Oogo : Une super expérience ! On a pu avoir Georgia Ann Muldrow via Declaime (qui est aussi son mari). Cette collab date d’il y a quelques années, on l’a retravaillée pour la mettre sur l’album. On aimait beaucoup ce que faisait Declaime, qui bossait avec Madlib, je lui ai donc envoyé « Fonk Jedi », il a adoré le morceau et m’a proposé dans la foulée d’y inclure Georgia. On s’est vus à Paris suite à l’enregistrement des voix, l’alchimie était vraiment réelle. Georgia Ann Muldrow est une artiste assez niche, sans compromis dans sa manière d’aborder la musique. Par contre, que ce soit par Kendrick Lamar ou Flying Lotus, elle est reconnue par tous les grosses têtes du milieu.

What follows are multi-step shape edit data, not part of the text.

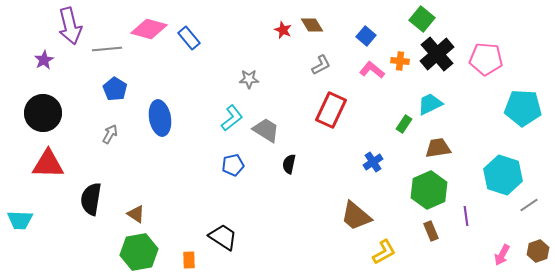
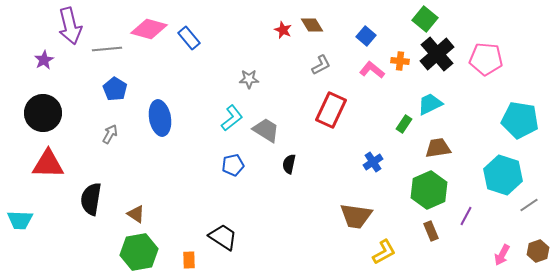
green square at (422, 19): moved 3 px right
cyan pentagon at (523, 108): moved 3 px left, 12 px down; rotated 6 degrees clockwise
brown trapezoid at (356, 216): rotated 32 degrees counterclockwise
purple line at (466, 216): rotated 36 degrees clockwise
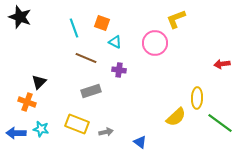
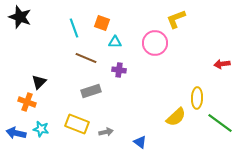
cyan triangle: rotated 24 degrees counterclockwise
blue arrow: rotated 12 degrees clockwise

T3, c’est tout simplement le rappeur de notre groupe favori, Slum Village. En termes de flow, la manière qu’il avait de connecter sa voix aux beats de Dilla… Il a toujours été parmi nos rappeurs favoris. La rencontre s’est surtout faite via Illa J, qu’on avait croisé à Paris, qui est venu au studio. L’idée de réunir les deux sur un même track trottait depuis un certain moment. Illa J, tu dois t’en douter, c’est hyper symbolique. C’est le frère de Dilla, notre artiste favori, mais on adore ce qu’il fait. Ils ont été à la même école, mais lui a une Soul dans la façon de chanter, dans la mélodie, qu’on a toujours trouvé impressionnante. C’était super enrichissant de bosser avec de tels artistes.
Pour finir, je voudrais vous parler de ces trois dernières années. On a pu vous voir en tournée au Canada, à Singapour, ou encore en Inde. Comment ces voyages nourrissent votre musique?
Oogo : Les tournées nous enrichissent énormément à chaque fois. On rencontre de nouvelles personnes, et avec ces personnes, on fait de nouvelles collaborations, c’est super motivant. On évolue musicalement. Par exemple, en Inde, on s’est retrouvés devant des gens qui ne connaissaient pas notre musique. La musique est universelle, et la notre est instrumentale. Je pense que cela fait connecter les gens à notre musique.